Four college students have agreed to pay damages ranging from $12,000 and $17,500 each in order to settle lawsuits brought by the recording industry against operators of what it called “Napster-like internal campus networks” that aid in the theft of copyrighted songs.
The settlement, announced Thursday, was in connection with lawsuits filed in early April by the Recording Industry Association of America against the students.
The student operators charged were Daniel Peng of Princeton University, Joseph Nievelt at Michigan Technological University and Jesse Jordan and Aaron Sherman from Rensselaer Polytechnic Institute, which is based in Troy, New York.
The actions were part of the RIAA’s campaign to seek the cooperation of college administrators and system administrators to eliminate peer-to-peer file-sharing networks from campuses.
One of the four students, 18-year-old Peng of Princeton, is expected to pay $15,000 to the recording companies over a period of years, without admission of guilt, according to Drinker Biddle attorney Howard Ende, who represented the student in the settlement.
In addition, Peng has agreed “not to knowingly infringe by use of the Internet the record companies’ copyrighted works, except under certain specified circumstances,” and will shut down his file-sharing site called Wake.com.
Peng’s file-sharing Web site, Wake.com, was billed as a search engine that helped students and faculties access and share information offered by members of the Princeton University community, will be shut down, as will other, similar sites operated by the defendants, according to a settlement announcement.
“I don’t believe that I did anything wrong,” Peng said in a statement. “I am glad that the case has been settled amicably, and I hope that for the sake of artists, the larger issues can soon be resolved.”
Nievelt, of Michigan Tech, is also expected to pay $15,000 to the recording companies in payments spread out over a few years. The other two defendants, Jordan and Sherman of RPKI, are expected to pay $12,000 and $17,500 each, also in payments spread out over a few years.
The RIAA alleged that the students also shared thousands of copyrighted-protected songs on software known variously as Flatlan, Phynd or Direct Connect. “All of them work much like Napster, centrally indexing and processing search requests for copyrighted works. And they permit users to download any of those works with the single click of a mouse,” the trade group said.
Having already issued a warning about file-swapping at workplaces, the RIAA is expected to turn to battling file-swappers who use the high-speed networks of Fortune 500 companies.
“More of these lawsuits are coming. The RIAA wants to show it isn’t bluffing about going after specific individuals to send a message to the world at large,” a legal source with knowledge of the RIAA’s plans told internetnews.com in early April.
Outgoing RIAA chief executive Hilary Rosen has already testified in Congress about the “growing epidemic” of file-sharing within campus networks, warning that a “substantial portion” of the 2.6 billion files that are downloaded illegally every month comes from college computer systems.

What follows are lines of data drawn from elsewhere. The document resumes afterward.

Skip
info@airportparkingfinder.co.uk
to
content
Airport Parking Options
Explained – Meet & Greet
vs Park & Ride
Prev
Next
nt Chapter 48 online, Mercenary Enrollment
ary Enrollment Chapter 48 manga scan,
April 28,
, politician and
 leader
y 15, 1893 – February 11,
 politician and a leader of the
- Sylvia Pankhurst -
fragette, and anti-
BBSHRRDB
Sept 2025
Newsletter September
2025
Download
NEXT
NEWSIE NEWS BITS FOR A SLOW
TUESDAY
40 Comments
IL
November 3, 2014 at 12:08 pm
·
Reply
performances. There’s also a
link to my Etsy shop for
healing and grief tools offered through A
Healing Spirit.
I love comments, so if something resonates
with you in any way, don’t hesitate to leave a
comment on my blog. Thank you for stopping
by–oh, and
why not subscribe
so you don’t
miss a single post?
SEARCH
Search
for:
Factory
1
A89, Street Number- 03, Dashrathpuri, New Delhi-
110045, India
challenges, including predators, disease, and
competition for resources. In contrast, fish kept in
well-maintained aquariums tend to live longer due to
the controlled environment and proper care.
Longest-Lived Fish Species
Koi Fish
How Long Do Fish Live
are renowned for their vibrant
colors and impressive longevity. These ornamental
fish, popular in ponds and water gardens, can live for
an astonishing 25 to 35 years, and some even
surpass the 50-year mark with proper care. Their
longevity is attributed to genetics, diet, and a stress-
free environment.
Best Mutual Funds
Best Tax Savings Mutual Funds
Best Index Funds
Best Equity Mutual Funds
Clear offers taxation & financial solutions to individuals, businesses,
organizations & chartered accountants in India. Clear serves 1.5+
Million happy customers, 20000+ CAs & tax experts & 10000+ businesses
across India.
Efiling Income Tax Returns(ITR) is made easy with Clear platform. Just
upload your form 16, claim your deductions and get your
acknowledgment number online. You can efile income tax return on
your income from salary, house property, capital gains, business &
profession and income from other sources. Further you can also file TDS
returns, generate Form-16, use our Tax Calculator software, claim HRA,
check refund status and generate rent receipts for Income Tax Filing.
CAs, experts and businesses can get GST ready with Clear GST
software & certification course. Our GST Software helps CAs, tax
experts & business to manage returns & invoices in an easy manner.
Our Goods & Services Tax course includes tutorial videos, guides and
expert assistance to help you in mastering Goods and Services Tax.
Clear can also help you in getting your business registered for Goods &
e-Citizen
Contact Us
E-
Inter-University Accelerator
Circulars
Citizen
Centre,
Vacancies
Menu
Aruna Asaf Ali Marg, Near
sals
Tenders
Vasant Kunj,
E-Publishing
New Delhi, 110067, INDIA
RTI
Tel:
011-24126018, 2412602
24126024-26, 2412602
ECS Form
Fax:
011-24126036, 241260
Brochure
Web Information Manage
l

Melissa Klipp, an intellectual property attorney with Drinker Biddle, which represented Peng, said in a statement: “While we understand the recording industry’s dilemma, we do not believe that heavy-handed litigation against 18- year-old college students is the proper way to resolve the RIAA’s problems.”

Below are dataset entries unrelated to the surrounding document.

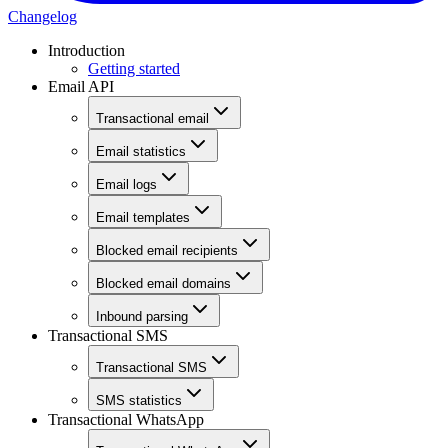
Changelog
Introduction
Getting started
Email API
Transactional email
Email statistics
Email logs
Email templates
Blocked email recipients
Blocked email domains
Inbound parsing
Transactional SMS
Transactional SMS
SMS statistics
Transactional WhatsApp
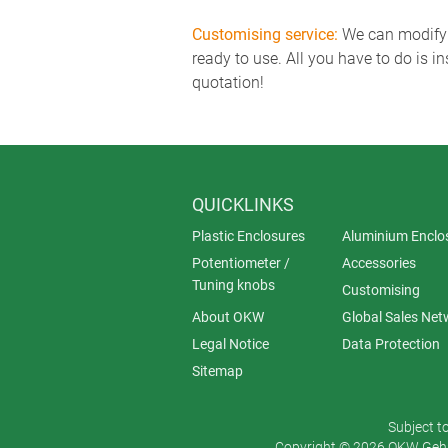
Customising service:
We can modify o
ready to use. All you have to do is i
quotation!
QUICKLINKS
Plastic Enclosures
Aluminium Enclo
Potentiometer /
Accessories
Tuning knobs
Customising
About OKW
Global Sales Net
Legal Notice
Data Protection
Sitemap
Subject t
Copyright © 2026 OKW Gehä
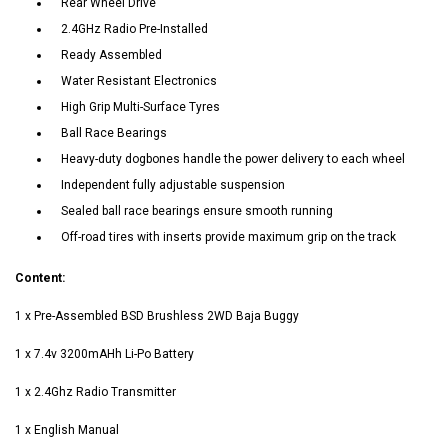
Rear Wheel Drive
2.4GHz Radio Pre-Installed
Ready Assembled
Water Resistant Electronics
High Grip Multi-Surface Tyres
Ball Race Bearings
Heavy-duty dogbones handle the power delivery to each wheel
Independent fully adjustable suspension
Sealed ball race bearings ensure smooth running
Off-road tires with inserts provide maximum grip on the track
Content:
1 x Pre-Assembled BSD Brushless 2WD Baja Buggy
1 x 7.4v 3200mAHh Li-Po Battery
1 x 2.4Ghz Radio Transmitter
1 x English Manual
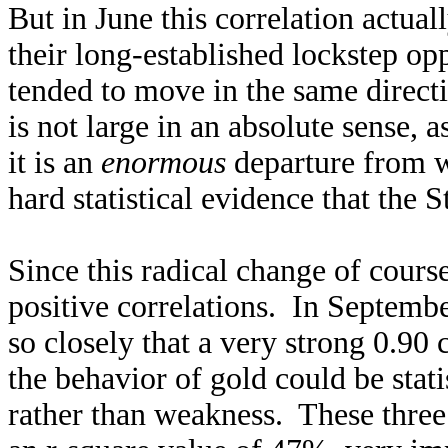
But in June this correlation actua
their long-established lockstep op
tended to move in the same directi
is not large in an absolute sense, 
it is an
enormous
departure from w
hard statistical evidence that the
Since this radical change of cour
positive correlations. In Septemb
so closely that a very strong 0.9
the behavior of gold could be stat
rather than weakness. These three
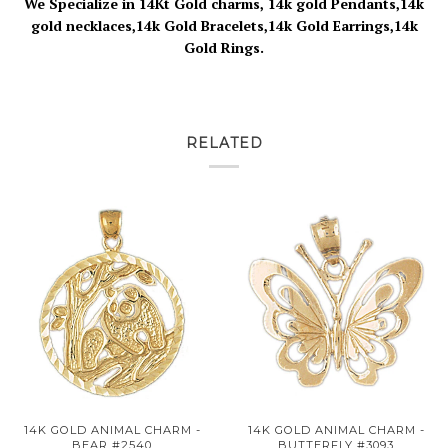
We Specialize in 14Kt Gold charms, 14k gold Pendants,14k
gold necklaces,14k Gold Bracelets,14k Gold Earrings,14k
Gold Rings.
RELATED
14K GOLD ANIMAL CHARM -
14K GOLD ANIMAL CHARM -
BEAR #2540
BUTTERFLY #3093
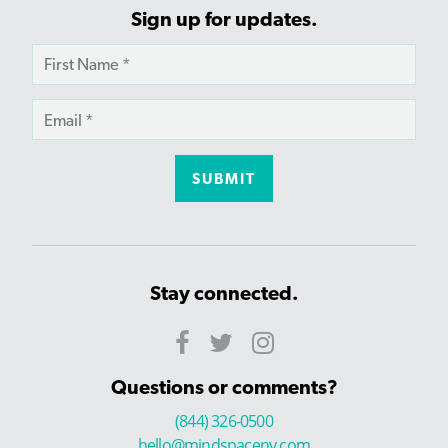
Sign up for updates.
Stay connected.
Questions or comments?
(844) 326-0500
hello@mindspaceny.com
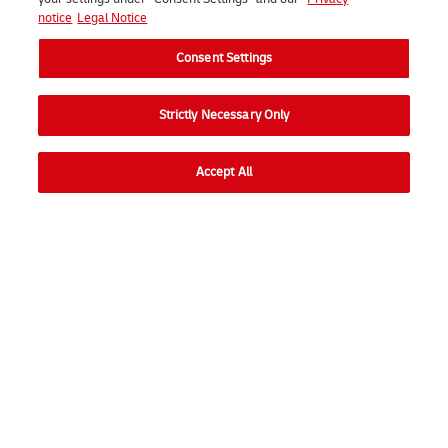
notice
Legal Notice
Consent Settings
Strictly Necessary Only
Accept All
Go to
Ope
Consumer
Ope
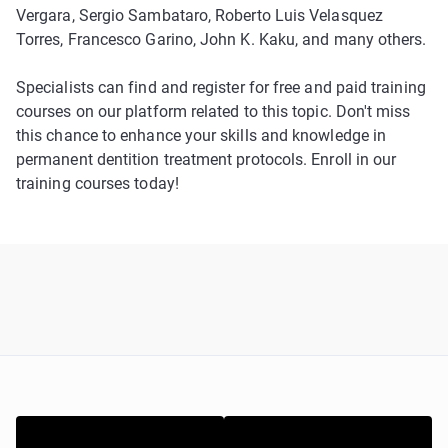
Vergara, Sergio Sambataro, Roberto Luis Velasquez
Torres, Francesco Garino, John K. Kaku, and many others.
Specialists can find and register for free and paid training
courses on our platform related to this topic. Don't miss
this chance to enhance your skills and knowledge in
permanent dentition treatment protocols. Enroll in our
training courses today!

She said the technology at issue is available universally through operating systems purchased throughout the country and the world. “As reflected in the MGM v. Grokster opinion issued from the Central District of California last week, American courts are viewing these situations more realistically.”
Last week, a federal court in California ruled that two popular P2P networks, Grokster and Morpheus, could not be held liable for piracy by third-party users.
The judgment frees the networks from being sued by a slew of big-name media companies, including AOL Time Warner, Vivendi Universal, Sony Corp., Viacom Inc., News Corp. and Walt Disney Co.
But the day before that ruling, a federal judge also ruled that Verizon must reveal the names of two Internet customers the RIAA claims have illegally downloaded hundreds of copyrighted songs from the Web. The case is under appeal.